Betsy Bentley noted that her sister left behind five children, all of whom were seated in the front of the courtroom Friday morning. As Betsy Bentley spoke, another dozen family members sat in the gallery, all wearing white T-shirts with the word “justice” handwritten on the shirts. Assistant District Attorney Holly McAdams told Hardin family members had come to Roxboro this week to seek justice from as far away as Ohio and Bentley’s native state of New York.
According to news accounts at the time, on Feb. 8, 2016, Stewart stabbed Bentley 16 times during an altercation at her home on Sandstone Way off Hurdle Mills Road. Reports indicated that Stewart and Nola Bentley had been involved in a romantic relationship.
Stewart fled the scene after the murder, but a witness in the home at the time of the attack identified him.

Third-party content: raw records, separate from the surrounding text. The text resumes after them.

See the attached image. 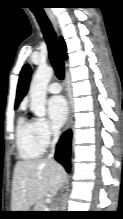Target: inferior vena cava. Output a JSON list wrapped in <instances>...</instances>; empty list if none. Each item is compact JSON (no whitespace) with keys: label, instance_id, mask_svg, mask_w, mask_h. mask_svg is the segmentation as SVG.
Here are the masks:
<instances>
[{"label":"inferior vena cava","instance_id":"inferior-vena-cava-1","mask_svg":"<svg viewBox=\"0 0 123 219\" xmlns=\"http://www.w3.org/2000/svg\"><path fill=\"white\" fill-rule=\"evenodd\" d=\"M59 135H60V130L58 128H53V141L51 143V153L50 155L48 156L49 159H51L54 155V152H55V144L56 142L58 141V138H59Z\"/></svg>","mask_w":123,"mask_h":219}]
</instances>
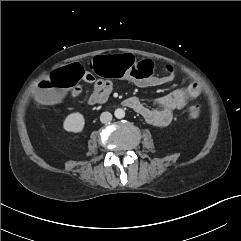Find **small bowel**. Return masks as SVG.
I'll use <instances>...</instances> for the list:
<instances>
[{"instance_id": "c3829d8e", "label": "small bowel", "mask_w": 241, "mask_h": 241, "mask_svg": "<svg viewBox=\"0 0 241 241\" xmlns=\"http://www.w3.org/2000/svg\"><path fill=\"white\" fill-rule=\"evenodd\" d=\"M82 79L87 83H92V92L87 98L86 103L89 106L102 105L107 102L114 84L108 79H96L95 76L88 71L79 80ZM172 80V75L162 77H150L138 81L141 87H154L169 83ZM82 93L80 85H75L70 94L72 97H79ZM201 93L200 85L196 82L189 84L184 88L176 89L167 95L155 99L156 108L146 106L137 96H130L124 100V105L134 110L146 122L153 126L164 127L169 125L173 120V112L182 110L189 101L196 100Z\"/></svg>"}]
</instances>
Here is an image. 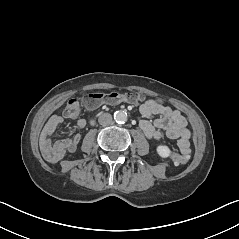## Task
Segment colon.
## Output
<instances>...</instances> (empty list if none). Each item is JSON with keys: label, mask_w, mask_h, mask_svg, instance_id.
I'll list each match as a JSON object with an SVG mask.
<instances>
[{"label": "colon", "mask_w": 239, "mask_h": 239, "mask_svg": "<svg viewBox=\"0 0 239 239\" xmlns=\"http://www.w3.org/2000/svg\"><path fill=\"white\" fill-rule=\"evenodd\" d=\"M143 96L139 93L128 92V93H118V92H110V93H103V92H95L88 95L83 101L78 99H71L64 110V115L68 118H75L79 116L81 112L82 104L86 107H94L99 106L103 103L109 104H118L121 102H131L137 103L143 100ZM171 159L176 164H184L188 162L189 156L188 155H181L177 153L171 154Z\"/></svg>", "instance_id": "colon-1"}]
</instances>
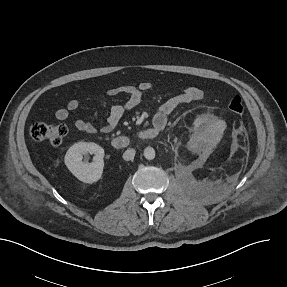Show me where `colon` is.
I'll use <instances>...</instances> for the list:
<instances>
[{
	"label": "colon",
	"instance_id": "1",
	"mask_svg": "<svg viewBox=\"0 0 287 287\" xmlns=\"http://www.w3.org/2000/svg\"><path fill=\"white\" fill-rule=\"evenodd\" d=\"M229 110L234 114H242L244 104L240 96H234L229 104ZM67 133V128L62 124H48L43 122H35L31 125L30 135L33 140L45 142L52 146H58L63 141Z\"/></svg>",
	"mask_w": 287,
	"mask_h": 287
}]
</instances>
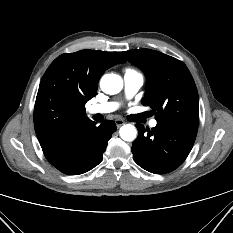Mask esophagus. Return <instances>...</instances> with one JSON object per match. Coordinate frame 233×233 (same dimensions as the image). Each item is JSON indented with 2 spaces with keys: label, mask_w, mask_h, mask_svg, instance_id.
I'll return each instance as SVG.
<instances>
[{
  "label": "esophagus",
  "mask_w": 233,
  "mask_h": 233,
  "mask_svg": "<svg viewBox=\"0 0 233 233\" xmlns=\"http://www.w3.org/2000/svg\"><path fill=\"white\" fill-rule=\"evenodd\" d=\"M124 123H125V122H124L123 119H116V120H115V124H116L117 127L122 126Z\"/></svg>",
  "instance_id": "1"
}]
</instances>
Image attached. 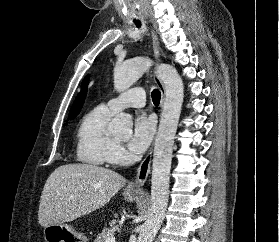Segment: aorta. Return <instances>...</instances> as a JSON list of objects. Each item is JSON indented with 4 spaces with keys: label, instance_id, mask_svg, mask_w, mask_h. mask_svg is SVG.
I'll return each mask as SVG.
<instances>
[{
    "label": "aorta",
    "instance_id": "obj_1",
    "mask_svg": "<svg viewBox=\"0 0 279 242\" xmlns=\"http://www.w3.org/2000/svg\"><path fill=\"white\" fill-rule=\"evenodd\" d=\"M151 64L152 61L149 58L137 57L116 65L115 89L121 92L131 87ZM158 74L165 87V101L154 145L151 206L137 242H152L165 216L169 197L173 145L184 98L183 81L173 66L161 64ZM132 126L131 116L120 113L110 122L108 131L113 136L127 139L132 134Z\"/></svg>",
    "mask_w": 279,
    "mask_h": 242
}]
</instances>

Stewart turned himself in to Roxboro police about 24 hours later.
On Friday, Stewart apologized to the family.
“I know it won’t bring her back, but I want you to know I’m sorry,” Stewart said.
Nola Bentley’s father, James Bentley Sr., was among those in the courtroom on Friday to listen to the proceedings. Outside the courtroom he said he had mixed feelings about the judge’s sentence.
“At least he won’t be able to spend any time with his family like I won’t be able to spend time with my daughter,” Bentley Sr. said of Stewart. “But at the same time, he got credit for all the time he’s been in jail waiting on a trial. I’m not happy about that.”
Stewart’s guilty plea came three years to the day after the murder took place.